How was this collection different from what you’ve done before?It’s the first time I’ve been able to put my stamp on furniture, I’ve got a certain style that I’m drawn to. This time round we were creating 3 dimensional products, whereas wallpaper is almost a flat textile; this was a whole other ball game. I learned so much about how you make sofas - it was one of those situations where I certainly didn’t appreciate the level of craftsmanship and time and microscopic attention to detail that you just do take for granted. I went to the factory a couple of times and was really in awe of how they build these pieces, they’re really quite special and I love that, whether it’s dresses, clothes, whatever it is I love learning and seeing those skills being done.

What do you want people to get from the finished collection?It’s the same as with my my clothes, I hope [the furniture] brings a certain optimism into people’s lives, it’s intended to be slightly irreverent and tongue-in-cheek and make you happy, that’s my real intention. Whether it’s bought as a suite and you do your whole house I don’t know, because I personally see them as one-offs you might have as a hero piece in the middle of a room. I see them as cherry-picking pieces that would hopefully be conversation-starters.

What’s your own living space like?It changes all the time, it’s kind of a moving feast. I’m not one to stick with the same thing as I get bored really quickly so I’m always redoing the space. I’m lucky to have a big lounge with high ceilings and big windows so it’s a great space to work with. I’m not painting the walls every month but today it’s so much easier to add and adapt and move things around if you’ve got a good space. My home is neutral to a degree, then there are pockets of colour and texture and that’s where I like to build little areas of interest, you can do it with a pile of books or a plant, it doesn’t need to be a whole new scheme.

How did you put your stamp on the collection?Each piece was designed with the pieces in my home in mind, they’re quite random odd pieces that I’ve collected over the years, they’ve certainly not been bought all at once and they don’t necessarily sit together in a traditional sense. That’s where I started, wanting that oddity and that mixed grouping which I appreciate takes a certain skill to put together. But that’s what I wanted to do, not focus on a certain genre or a certain era or a certain style, there’s a feeling across the range that it’s got quite a broad range of inspirations.

Do any of the prints have a story behind them?The sofa print we’re sitting on is a new design developed specifically for this range, Marble Butterfly. The butterfly is a motif I’ve used countless times, it’s become synonymous to my brand and I quite like that they’re trapped in the marble and not obvious from afar. Again there’s another print in the collection we call The Butterfly Wheel, which is a really old print we did many years ago, but it’s never run out of steam and I use it a lot. It’s on sportswear, stationery and all manner of things. I’m never bored of butterflies! I like finding new ways to work with them and I think it’s important when brand building, to move on seasonally but have something that’s recognisable and easily identifiable.

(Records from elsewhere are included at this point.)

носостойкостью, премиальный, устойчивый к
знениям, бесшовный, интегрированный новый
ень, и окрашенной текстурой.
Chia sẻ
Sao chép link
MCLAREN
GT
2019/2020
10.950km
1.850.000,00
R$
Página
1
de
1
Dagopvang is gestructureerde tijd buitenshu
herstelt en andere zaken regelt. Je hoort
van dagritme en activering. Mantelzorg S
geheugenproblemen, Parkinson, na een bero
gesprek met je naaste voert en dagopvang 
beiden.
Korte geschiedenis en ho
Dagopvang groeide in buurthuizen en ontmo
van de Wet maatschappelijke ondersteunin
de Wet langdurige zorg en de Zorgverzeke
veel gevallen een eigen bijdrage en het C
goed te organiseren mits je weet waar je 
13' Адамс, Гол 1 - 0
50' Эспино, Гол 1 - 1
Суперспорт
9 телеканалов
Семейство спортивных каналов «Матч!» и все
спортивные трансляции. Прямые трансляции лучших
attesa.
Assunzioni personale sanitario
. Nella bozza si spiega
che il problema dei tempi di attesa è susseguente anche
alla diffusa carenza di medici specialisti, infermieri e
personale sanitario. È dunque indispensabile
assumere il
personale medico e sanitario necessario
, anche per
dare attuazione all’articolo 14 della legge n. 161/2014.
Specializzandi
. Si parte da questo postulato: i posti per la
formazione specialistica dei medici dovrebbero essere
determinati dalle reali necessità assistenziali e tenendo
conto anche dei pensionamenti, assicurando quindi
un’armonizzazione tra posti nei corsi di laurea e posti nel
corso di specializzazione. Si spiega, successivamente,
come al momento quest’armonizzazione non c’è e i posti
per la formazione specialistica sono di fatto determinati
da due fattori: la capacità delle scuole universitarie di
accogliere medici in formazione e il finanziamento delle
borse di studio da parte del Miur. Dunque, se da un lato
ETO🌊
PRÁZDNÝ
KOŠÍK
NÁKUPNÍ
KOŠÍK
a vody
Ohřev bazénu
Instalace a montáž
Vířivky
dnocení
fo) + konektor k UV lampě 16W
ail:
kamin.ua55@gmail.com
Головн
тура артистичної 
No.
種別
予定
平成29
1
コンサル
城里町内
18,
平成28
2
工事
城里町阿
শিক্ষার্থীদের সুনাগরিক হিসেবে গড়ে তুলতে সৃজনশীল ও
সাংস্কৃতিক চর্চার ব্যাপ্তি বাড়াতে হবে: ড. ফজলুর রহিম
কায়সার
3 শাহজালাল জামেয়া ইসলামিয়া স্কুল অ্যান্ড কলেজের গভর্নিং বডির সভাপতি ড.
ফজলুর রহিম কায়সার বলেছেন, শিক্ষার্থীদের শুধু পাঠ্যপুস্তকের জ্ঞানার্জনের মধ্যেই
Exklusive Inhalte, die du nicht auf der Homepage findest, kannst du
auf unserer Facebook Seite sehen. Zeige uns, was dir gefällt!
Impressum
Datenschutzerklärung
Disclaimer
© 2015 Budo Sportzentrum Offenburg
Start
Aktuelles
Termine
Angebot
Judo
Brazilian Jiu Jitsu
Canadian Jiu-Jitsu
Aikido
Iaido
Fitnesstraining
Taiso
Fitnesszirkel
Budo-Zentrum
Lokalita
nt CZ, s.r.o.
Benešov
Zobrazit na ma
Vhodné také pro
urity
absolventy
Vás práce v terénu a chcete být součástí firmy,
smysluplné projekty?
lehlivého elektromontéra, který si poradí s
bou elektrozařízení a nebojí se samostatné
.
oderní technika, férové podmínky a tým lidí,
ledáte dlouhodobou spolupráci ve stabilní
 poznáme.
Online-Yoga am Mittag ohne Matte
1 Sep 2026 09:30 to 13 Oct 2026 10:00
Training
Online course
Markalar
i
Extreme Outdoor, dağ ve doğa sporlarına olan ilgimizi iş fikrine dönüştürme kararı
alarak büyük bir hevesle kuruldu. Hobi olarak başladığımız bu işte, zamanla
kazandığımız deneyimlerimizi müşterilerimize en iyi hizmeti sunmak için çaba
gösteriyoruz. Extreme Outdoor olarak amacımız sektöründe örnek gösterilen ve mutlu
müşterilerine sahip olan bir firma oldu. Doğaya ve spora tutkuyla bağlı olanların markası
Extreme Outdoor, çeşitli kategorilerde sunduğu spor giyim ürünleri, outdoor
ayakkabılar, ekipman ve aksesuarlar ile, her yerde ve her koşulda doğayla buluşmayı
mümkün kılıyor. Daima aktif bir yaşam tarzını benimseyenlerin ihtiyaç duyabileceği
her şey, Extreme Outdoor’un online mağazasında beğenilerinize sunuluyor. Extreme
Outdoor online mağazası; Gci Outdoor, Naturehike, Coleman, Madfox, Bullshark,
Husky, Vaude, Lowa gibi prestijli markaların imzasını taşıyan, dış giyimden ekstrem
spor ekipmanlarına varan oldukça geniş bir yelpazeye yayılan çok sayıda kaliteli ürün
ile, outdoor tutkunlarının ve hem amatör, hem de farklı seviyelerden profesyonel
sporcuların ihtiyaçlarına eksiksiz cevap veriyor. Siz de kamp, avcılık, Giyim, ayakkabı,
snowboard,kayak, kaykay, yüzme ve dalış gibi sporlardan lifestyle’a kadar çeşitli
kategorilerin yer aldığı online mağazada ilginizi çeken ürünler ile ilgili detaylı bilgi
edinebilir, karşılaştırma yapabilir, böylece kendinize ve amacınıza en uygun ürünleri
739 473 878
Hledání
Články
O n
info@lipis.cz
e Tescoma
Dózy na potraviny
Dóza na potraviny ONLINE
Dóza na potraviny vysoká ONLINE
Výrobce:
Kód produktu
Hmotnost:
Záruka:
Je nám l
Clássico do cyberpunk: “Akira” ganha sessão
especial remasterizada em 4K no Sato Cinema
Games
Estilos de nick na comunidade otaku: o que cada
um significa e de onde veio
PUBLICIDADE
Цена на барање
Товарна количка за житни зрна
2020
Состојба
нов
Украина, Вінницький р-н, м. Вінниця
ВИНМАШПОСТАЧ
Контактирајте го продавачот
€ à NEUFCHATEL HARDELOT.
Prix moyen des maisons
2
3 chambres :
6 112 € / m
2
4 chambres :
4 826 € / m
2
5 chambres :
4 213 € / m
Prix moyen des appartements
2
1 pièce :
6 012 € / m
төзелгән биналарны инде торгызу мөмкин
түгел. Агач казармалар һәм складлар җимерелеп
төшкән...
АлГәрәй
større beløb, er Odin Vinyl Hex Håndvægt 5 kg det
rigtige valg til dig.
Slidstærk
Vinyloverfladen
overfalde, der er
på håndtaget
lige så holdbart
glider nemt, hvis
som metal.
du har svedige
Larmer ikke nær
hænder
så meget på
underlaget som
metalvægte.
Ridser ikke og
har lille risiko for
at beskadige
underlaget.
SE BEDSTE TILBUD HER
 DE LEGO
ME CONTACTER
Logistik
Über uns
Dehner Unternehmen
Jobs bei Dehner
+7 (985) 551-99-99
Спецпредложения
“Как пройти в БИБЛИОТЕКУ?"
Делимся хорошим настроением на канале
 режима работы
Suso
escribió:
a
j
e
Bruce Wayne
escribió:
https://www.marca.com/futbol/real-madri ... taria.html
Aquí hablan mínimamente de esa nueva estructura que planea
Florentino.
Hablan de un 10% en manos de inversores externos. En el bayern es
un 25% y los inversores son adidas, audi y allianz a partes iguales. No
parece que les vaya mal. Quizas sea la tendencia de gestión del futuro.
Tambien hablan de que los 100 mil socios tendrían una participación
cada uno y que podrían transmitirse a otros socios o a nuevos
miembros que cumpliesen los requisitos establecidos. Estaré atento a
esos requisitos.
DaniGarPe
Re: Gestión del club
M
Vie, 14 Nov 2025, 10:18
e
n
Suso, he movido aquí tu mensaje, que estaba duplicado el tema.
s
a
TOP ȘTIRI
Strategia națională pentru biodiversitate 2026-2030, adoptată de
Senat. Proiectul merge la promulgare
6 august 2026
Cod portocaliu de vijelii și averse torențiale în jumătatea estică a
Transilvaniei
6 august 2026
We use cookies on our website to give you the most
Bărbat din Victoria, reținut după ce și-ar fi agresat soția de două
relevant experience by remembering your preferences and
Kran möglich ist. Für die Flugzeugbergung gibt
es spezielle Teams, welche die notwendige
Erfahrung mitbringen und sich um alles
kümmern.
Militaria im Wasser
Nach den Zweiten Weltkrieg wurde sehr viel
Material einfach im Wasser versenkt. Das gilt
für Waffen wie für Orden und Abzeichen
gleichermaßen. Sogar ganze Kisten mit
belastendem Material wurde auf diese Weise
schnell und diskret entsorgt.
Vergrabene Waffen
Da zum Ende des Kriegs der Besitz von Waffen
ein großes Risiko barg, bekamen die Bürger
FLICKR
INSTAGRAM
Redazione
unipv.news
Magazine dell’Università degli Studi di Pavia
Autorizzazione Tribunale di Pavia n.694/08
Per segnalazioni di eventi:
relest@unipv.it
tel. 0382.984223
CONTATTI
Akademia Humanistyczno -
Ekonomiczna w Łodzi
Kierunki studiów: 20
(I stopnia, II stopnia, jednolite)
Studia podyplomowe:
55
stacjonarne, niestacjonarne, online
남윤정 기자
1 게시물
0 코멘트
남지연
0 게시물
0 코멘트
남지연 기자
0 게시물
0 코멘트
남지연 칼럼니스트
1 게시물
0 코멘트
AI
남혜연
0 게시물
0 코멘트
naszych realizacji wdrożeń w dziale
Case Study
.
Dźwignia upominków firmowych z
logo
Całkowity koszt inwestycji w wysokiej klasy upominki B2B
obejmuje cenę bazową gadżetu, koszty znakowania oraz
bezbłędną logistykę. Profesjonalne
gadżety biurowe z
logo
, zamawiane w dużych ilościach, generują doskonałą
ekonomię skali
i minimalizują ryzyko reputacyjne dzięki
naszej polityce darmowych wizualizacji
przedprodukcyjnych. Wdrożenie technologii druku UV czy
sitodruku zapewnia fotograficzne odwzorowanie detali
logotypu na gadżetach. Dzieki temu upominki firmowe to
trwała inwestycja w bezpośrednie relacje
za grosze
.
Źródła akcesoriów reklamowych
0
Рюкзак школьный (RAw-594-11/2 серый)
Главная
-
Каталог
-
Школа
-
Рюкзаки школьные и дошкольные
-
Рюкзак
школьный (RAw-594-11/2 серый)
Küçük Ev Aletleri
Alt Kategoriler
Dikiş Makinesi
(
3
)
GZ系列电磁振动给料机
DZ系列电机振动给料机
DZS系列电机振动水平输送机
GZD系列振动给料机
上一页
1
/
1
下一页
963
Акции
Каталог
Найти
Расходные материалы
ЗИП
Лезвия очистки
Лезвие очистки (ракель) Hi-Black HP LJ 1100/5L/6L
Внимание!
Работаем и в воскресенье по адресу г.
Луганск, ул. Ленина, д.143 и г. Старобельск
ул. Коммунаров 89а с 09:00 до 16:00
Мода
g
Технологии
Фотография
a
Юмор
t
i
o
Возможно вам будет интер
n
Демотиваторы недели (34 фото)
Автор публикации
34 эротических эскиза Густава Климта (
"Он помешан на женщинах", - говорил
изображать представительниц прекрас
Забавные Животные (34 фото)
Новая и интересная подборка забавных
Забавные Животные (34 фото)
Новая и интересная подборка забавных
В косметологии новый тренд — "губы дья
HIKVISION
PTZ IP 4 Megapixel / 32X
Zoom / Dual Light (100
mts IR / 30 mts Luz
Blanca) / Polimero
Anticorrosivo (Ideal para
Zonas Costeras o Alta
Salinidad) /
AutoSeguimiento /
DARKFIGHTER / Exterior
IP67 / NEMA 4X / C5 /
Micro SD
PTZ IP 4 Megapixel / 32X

What advice would you give to someone trying to build their own brand?First of all I’d suggest finding someone to work for, before you start your own business. I worked for Zandra Rhodes when I started and learned a lot there, I felt there was a synthesis between our work, so I’d say go for someone you really admire, learn as much as you can on the job and then believe in yourself. Without being arrogant, you need that unique vision and that belief that’s from your heart, you have to really love it. If you embody that I think other people will feed off it. I’ll write a book on the rest!

Duresta X Matthew Williamson is available in-store at Liberty from August 2016.